In those two months, when the county was locked down to prevent the spread of the virus, Palm Beach lost more than 100,000 jobs. Florida started to gradually re-open establishments in mid-May, which led to a recovery of about 24,000 jobs across the county that month. The recovery slowed in the months after May. About 7,000 jobs came back in June, but by July, as the city continued to contend with the spread of the virus, distancing mandates and limits on indoor gatherings were again implemented and more than 3,000 jobs were again lost.
The virus continues to impact tourism, a vital industry in Palm Beach County. Jobs in leisure and hospitality, which comprised more than 15% of the county’s workforce pre-pandemic, remained down 33,000 jobs as of August. This represents a recovery of about 31% of the 48,000 jobs the sector lost in March and April.

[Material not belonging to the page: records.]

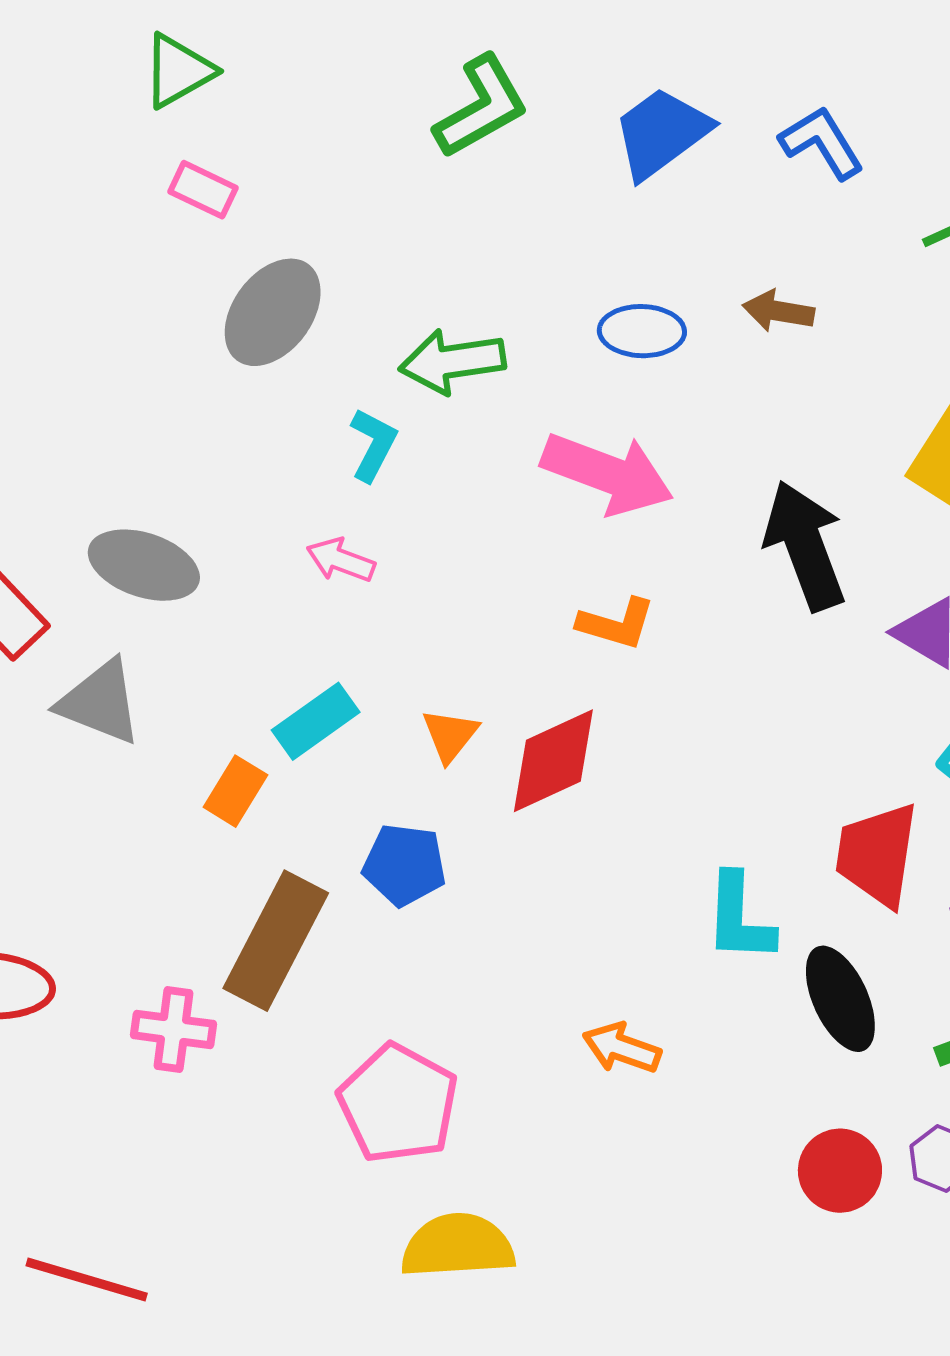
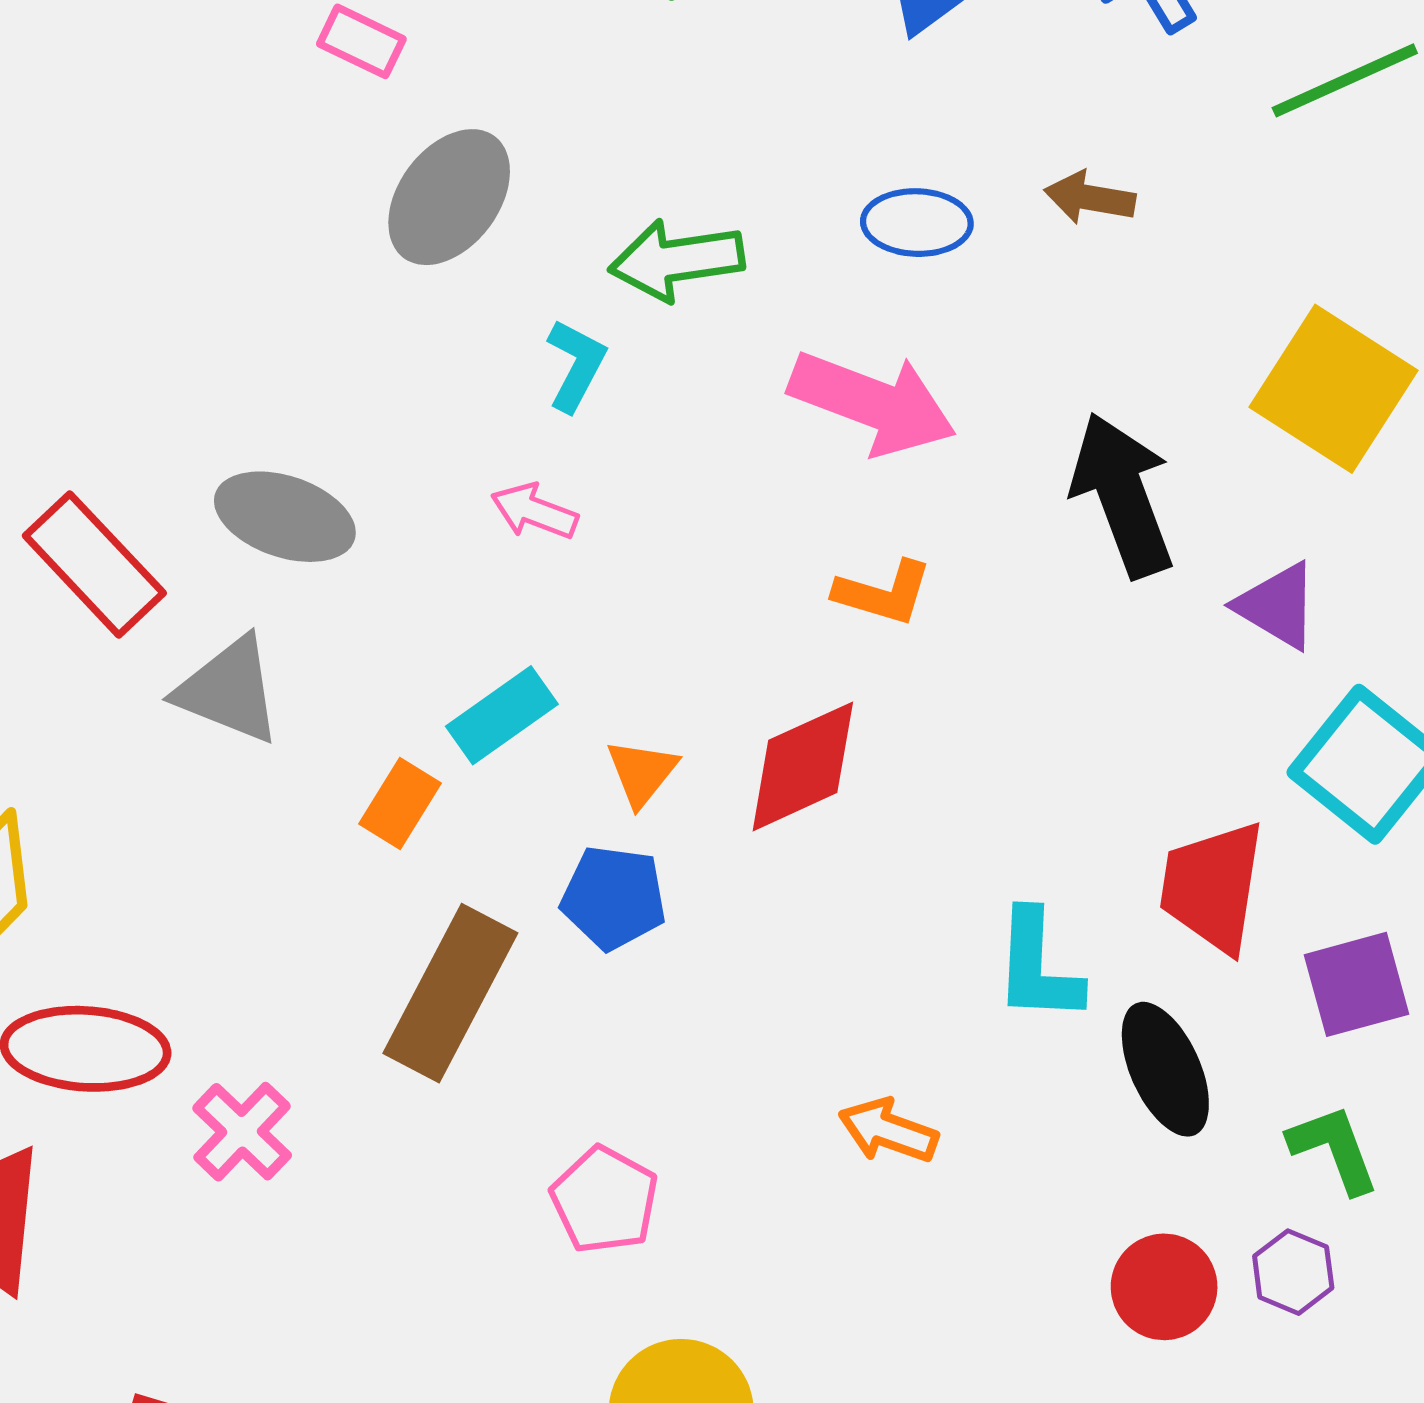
orange triangle: (450, 735) -> (642, 773), moved
pink cross: (174, 1030) -> (242, 1132), moved, turned 36
pink pentagon: (398, 1104) -> (605, 1200), size x0.7

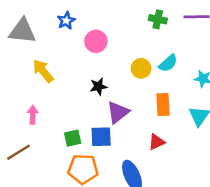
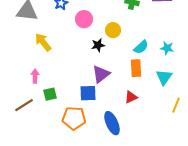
cyan semicircle: (168, 63) -> (141, 47), moved
yellow circle: (141, 68) -> (113, 30), moved
black star: (98, 86) -> (98, 45), moved
green square: (73, 138) -> (50, 94), moved

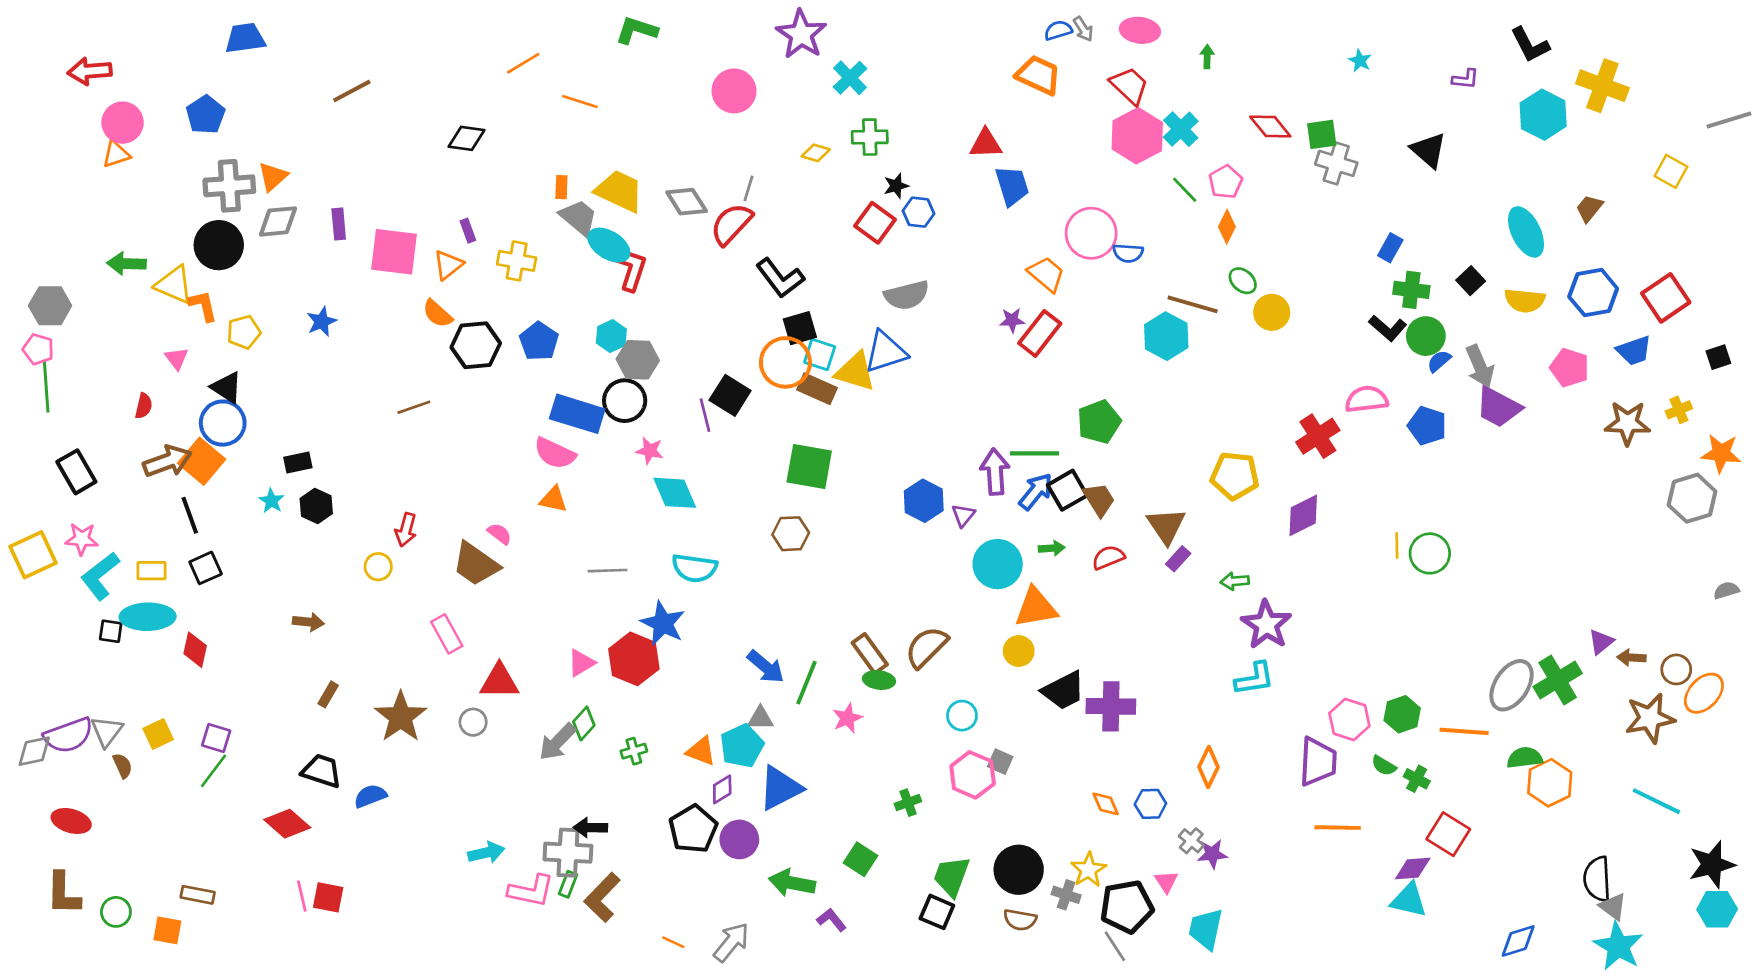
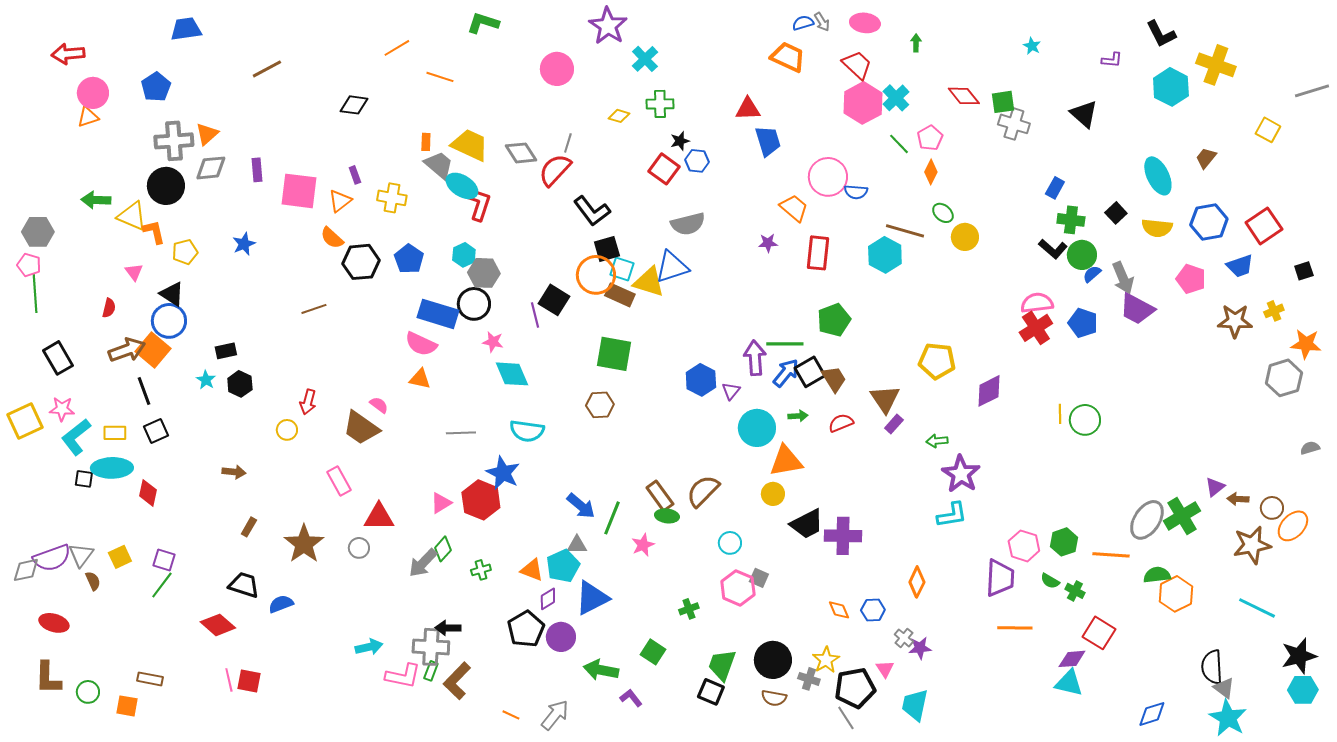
red rectangle: (1040, 333) -> (818, 253), moved, turned -32
red cross: (1318, 436) -> (1036, 328), moved

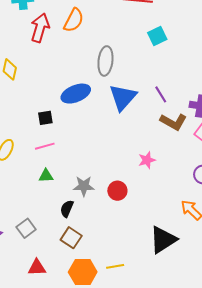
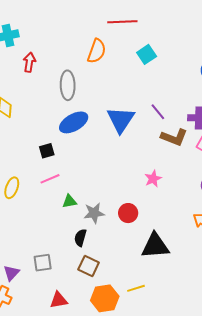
orange semicircle: (74, 20) -> (97, 51), moved
red arrow: (40, 28) -> (29, 62), size x0.7
gray ellipse: (105, 61) -> (68, 85), moved
green triangle: (46, 176) -> (69, 201), moved
gray square: (26, 228) -> (43, 263), turned 36
black triangle: (163, 240) -> (155, 246), moved, turned 36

Retail trade jobs have also been hit hard while shops have closed, and many people choose to stay home even after mandates have been lifted. About 79,000 people worked in retail trade in Palm Beach prior to the pandemic. As of the BLS’ August report, more than 4,000 such jobs had been recovered since the state re-opened in mid-May, but the sector was still down more than 5,000 jobs from February.
The greater trade employment sector, excluding retail trade, has struggled as well. In addition to the nearly 10,000 retail trade jobs lost in March and April, the market lost an additional 2,000 non-retail trade, transportation, and utilities jobs. By August, the sector was down 3,000 jobs from February, having lost jobs in each subsequent month except June.
Since South Florida implemented some of the longest lockdowns due to the heightened spread of the virus, the economic recovery here is likely to be slow. Palm Beach County does benefit, however, from a diverse workforce where no one industry accounts for more than 20% of jobs. This should help to insulate the market from higher losses as a proportion of the workforce during downturns.